Apr 5, 2024; Washington, District of Columbia, USA; Portland Trail Blazers guard Scoot Henderson
Apr 5, 2024; Washington, District of Columbia, USA; Portland Trail Blazers guard Scoot Henderson / Geoff Burke-USA TODAY Sports
3 of 3

1. Shooting

Suppose Henderson, Simons, and Sharpe can't complement each other on the court at the same time. In that case, Simons could eventually be on the move. Veteran beat reporter Sean Highkin of The Rose Garden Report shared a quote emphasizing Simons' desire to win heading into what is somehow already his seventh season.

Understandably so, but Simons may be disappointed if he expects this roster to become a playoff contender anytime soon, especially with formidable Western Conference teams like the Warriors and Kings not even making the playoffs. Since Joe Cronin decided not to pull strings to go all-in with Lillard last offseason, how he handles the situation with Simons likely won't be any different.

Even if the Blazers' best shooter stays with the team for the long haul, they still need to become drastically better at spacing the floor.
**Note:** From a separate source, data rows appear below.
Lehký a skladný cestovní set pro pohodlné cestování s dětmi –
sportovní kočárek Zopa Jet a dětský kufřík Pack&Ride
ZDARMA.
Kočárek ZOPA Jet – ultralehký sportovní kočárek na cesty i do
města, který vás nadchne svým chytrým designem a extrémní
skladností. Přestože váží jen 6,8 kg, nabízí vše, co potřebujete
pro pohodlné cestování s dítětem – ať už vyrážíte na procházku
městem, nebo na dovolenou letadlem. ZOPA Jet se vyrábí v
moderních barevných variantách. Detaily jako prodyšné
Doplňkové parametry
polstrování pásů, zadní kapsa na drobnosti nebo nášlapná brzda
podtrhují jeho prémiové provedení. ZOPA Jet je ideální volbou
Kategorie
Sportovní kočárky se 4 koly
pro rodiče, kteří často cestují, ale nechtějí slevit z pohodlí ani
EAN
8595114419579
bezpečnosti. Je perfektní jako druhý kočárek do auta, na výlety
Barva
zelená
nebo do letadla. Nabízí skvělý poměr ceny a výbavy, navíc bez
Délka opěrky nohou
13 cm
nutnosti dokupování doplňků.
This past season, they were dead last in the league in three-point efficiency at 34.4 percent. The two highest-percent shooters from three are Malcolm Brogdon and Jerami Grant, both veterans who could be on the move as soon as this summer.

Meanwhile, potential franchise building blocks in Henderson and Sharpe only connected from deep at 32.5 and 33.3 percent, respectively. While neither is known to be a great shooter at this stage in their careers, both have showcased flashes of their All-Star upside. Specifically, Henderson's post-All-Star break run this season and Sharpe's end-of-season stretch the year prior. 
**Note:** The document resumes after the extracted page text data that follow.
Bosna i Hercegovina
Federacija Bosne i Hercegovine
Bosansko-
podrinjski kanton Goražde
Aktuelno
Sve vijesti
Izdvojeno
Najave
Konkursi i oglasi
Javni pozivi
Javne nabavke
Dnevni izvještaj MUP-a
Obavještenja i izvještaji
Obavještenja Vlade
In the 19 games following the All-Star break, Henderson saw an increase in almost every statistical category, averaging 16.6 points, 7.1 assists, 3.5 rebounds, and 1.3 steals on 40/35/82 shooting splits.

Sharpe's increase in productivity was a combination of his development and his increased opportunity to be a focal point of the offense, with Damian Lillard sitting out for the remainder of the season. Albeit a small sample size, his best run was last April, where Sharpe posted All-Star caliber numbers, averaging 22.8 points, 6.3 rebounds, 5.0 assists, and 0.8 steals per game.

Henderson and Sharpe have shown enough in their early careers for the Blazers to consider their strengths and weaknesses as members of their core moving forward. Since neither player is an elite shooter and relies on their athleticism and ability to drive to create opportunities for themselves and their teammates, the Blazers must find pieces that can optimize their skill sets by spacing the floor. 

Additionally, it will give the front office more flexibility to move pieces such as Grant, Brogdon, or even Simons, as the players currently most involved in trade rumors also happen to be their best shooters.

Bonus points if the shooters check all the boxes with their positional size and two-way prowess.